What this means for the rest of us
Most of these levers transfer directly to subscription pricing, usage-based pricing, prepaid credits, retainers and bundled service offers. If you sell anything where a customer commits in advance and consumes later, you’re already working with this psychology, whether you realise it or not.
The lesson from Lanzarote isn’t that all-inclusive operators are tricking anyone. It’s that a well-designed price structure can make customers genuinely happier, even when they pay more, because pricing isn’t just a number on a spreadsheet. It’s an experience. The number is just the price tag on it.
Kind regards
Mark Peacock
Huber, J., Payne, J.W. & Puto, C. (1982), “Adding asymmetrically dominated alternatives: Violations of regularity and the similarity hypothesis”, Journal of Consumer Research.
Naylor, G. & Frank, K.E. (2001), “The effect of price bundling on consumer perceptions of value”, Journal of Services Marketing.
Prelec, D. & Loewenstein, G. (1998), “The Red and the Black: Mental Accounting of Savings and Debt”, Marketing Science.
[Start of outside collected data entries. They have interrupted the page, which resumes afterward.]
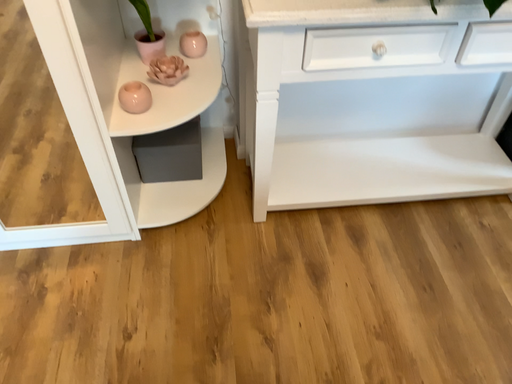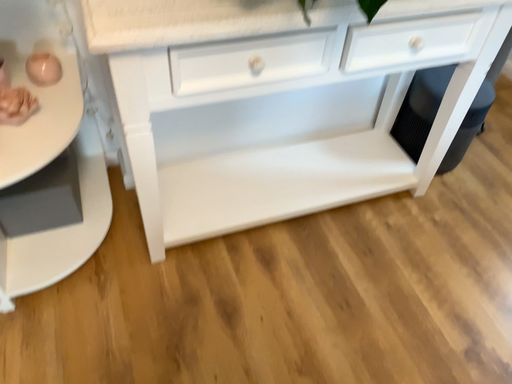 Question: Which way did the camera rotate in the video?

Choices:
 (A) rotated right
 (B) rotated left

Answer: (A) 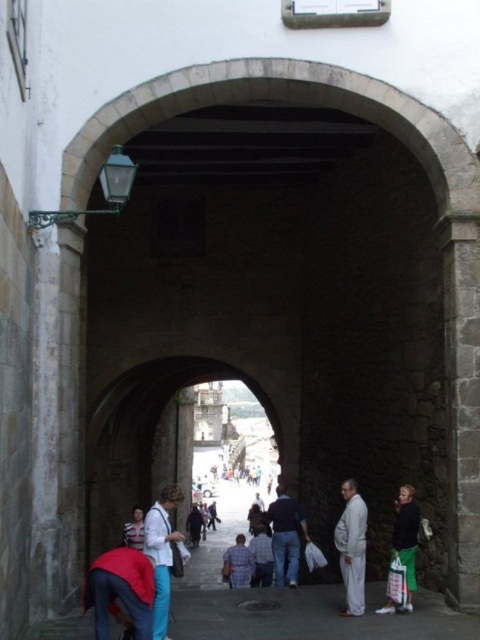 You are standing at the entrance of the historic town square under the stone archway. You notice a point marked at coordinates point (x=351, y=547). Which object in the scene does this point belong to?

The point (x=351, y=547) is on light gray fabric pants at lower right.

You are a tailor who needs to determine which pair of pants to recommend to a customer who prefers wider leg room. Based on the image, which of the two options, the light blue jeans at center or the light gray fabric pants at lower right, would you suggest?

The light blue jeans at center has a larger width than the light gray fabric pants at lower right, so it would be the better recommendation for wider leg room. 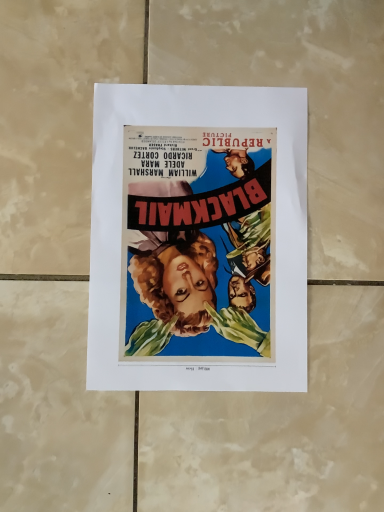 The image size is (384, 512). In order to click on free point above watercolor painting of a movie poster at center (from a real-world perspective) in this screenshot , I will do `click(199, 238)`. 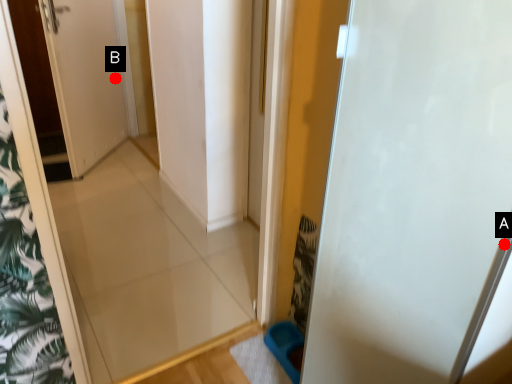 Question: Two points are circled on the image, labeled by A and B beside each circle. Which point is closer to the camera?

Choices:
 (A) A is closer
 (B) B is closer

Answer: (A) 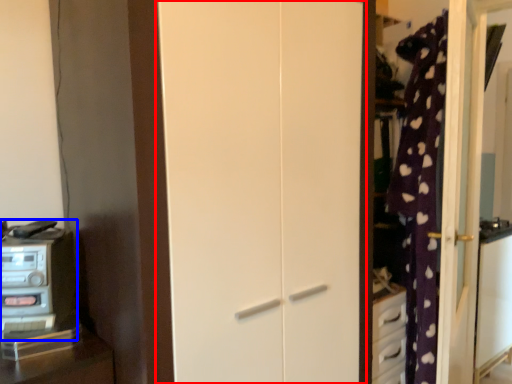 Question: Which of the following is the farthest to the observer, door (highlighted by a red box) or appliance (highlighted by a blue box)?

Choices:
 (A) door
 (B) appliance

Answer: (B) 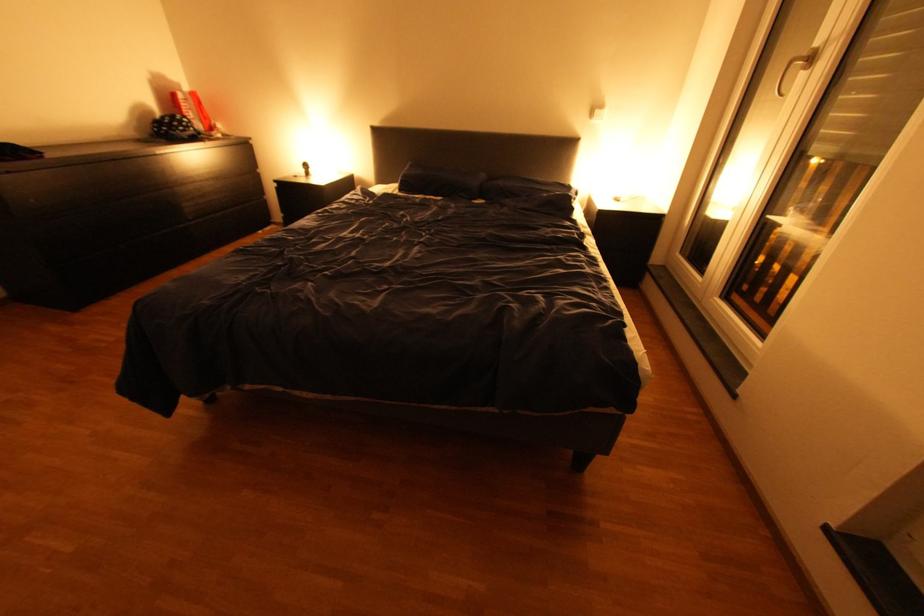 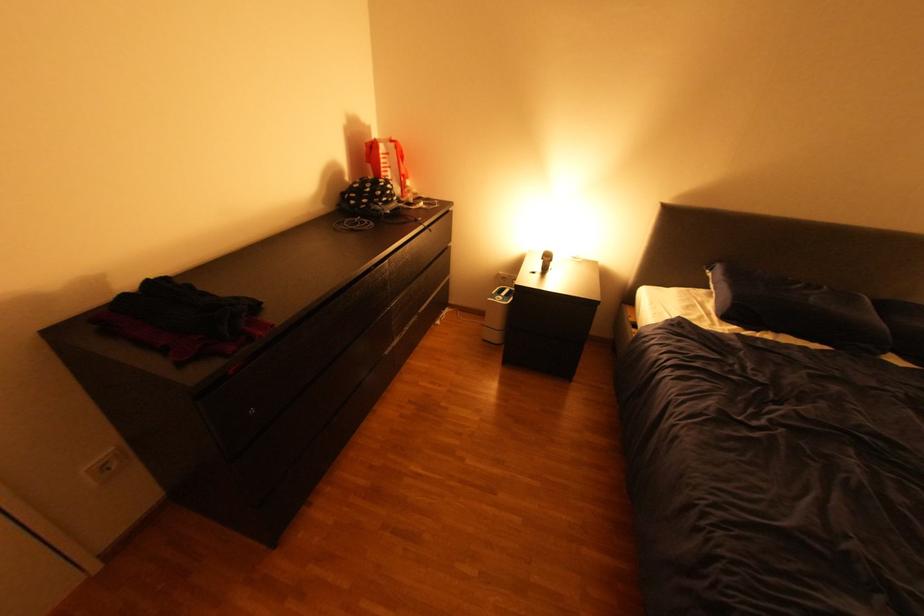 Find the pixel in the second image that matches pixel 188 84 in the first image.

(379, 129) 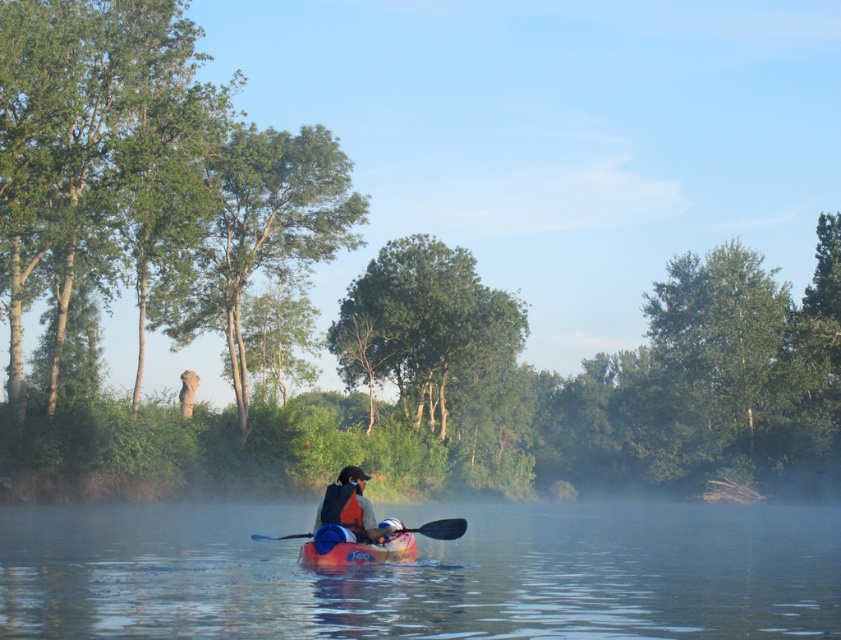 You are a drone operator trying to capture a photo of the green leafy tree at left from above. Given the coordinates provided in the Objects Description, can you confirm if the tree is positioned in the upper half of the image?

The green leafy tree at left is located at point [93,152]. Since the y coordinate 0.112 is below 0.5, the tree is positioned in the lower half of the image, so it won not be in the upper half. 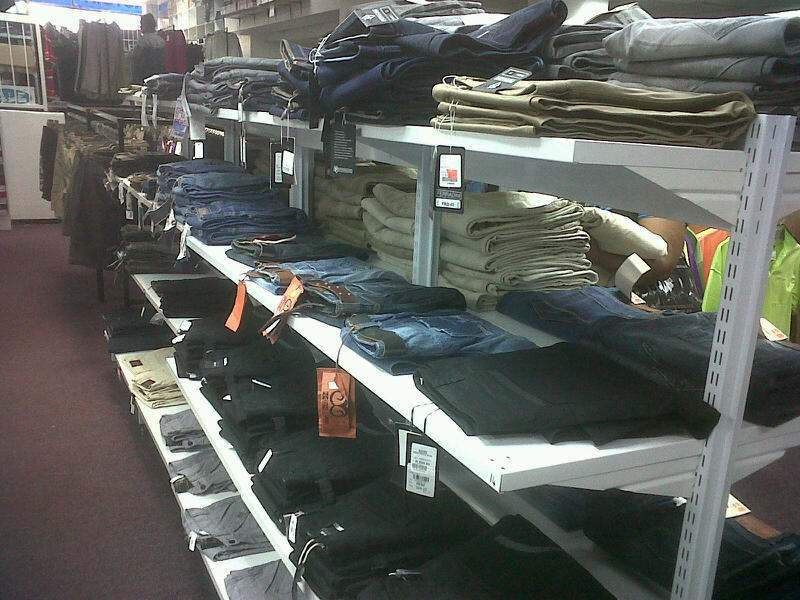 At what (x,y) coordinates should I click in order to perform the action: click on burgundy carpet. Please return your answer as a coordinate pair (x, y). The image size is (800, 600). Looking at the image, I should click on (100, 468). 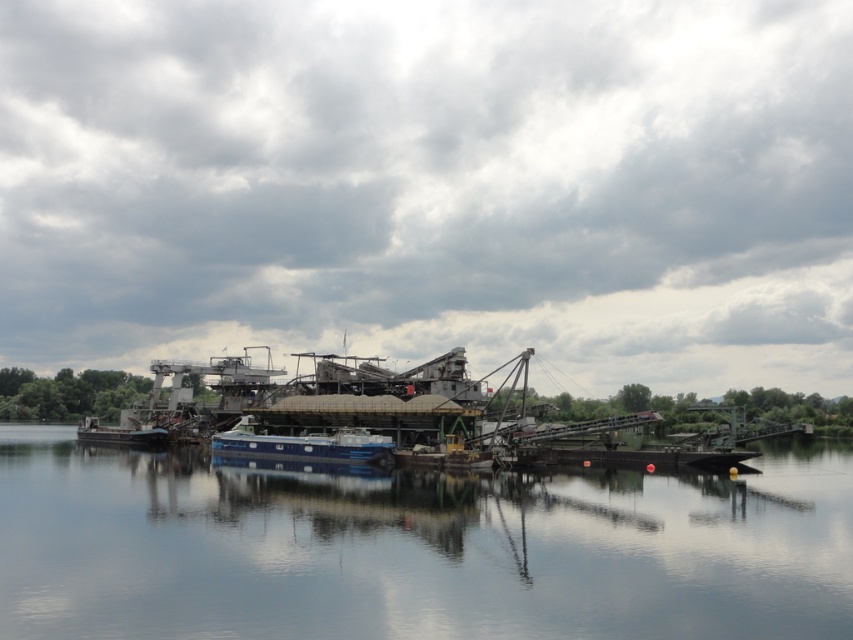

Kahneman, D. & Tversky, A. (1979), “Prospect Theory: An Analysis of Decision under Risk”, Econometrica. Kahneman went on to win the Nobel Prize in Economics in 2002.
Thaler, R.H. (1985), “Mental Accounting and Consumer Choice”, Marketing Science. Thaler was awarded the Nobel Prize in Economics in 2017 for this body of work.
Lambrecht, A. & Skiera, B. (2006), “Paying Too Much and Being Happy About It: Existence, Causes, and Consequences of Tariff-Choice Biases”, Journal of Marketing Research.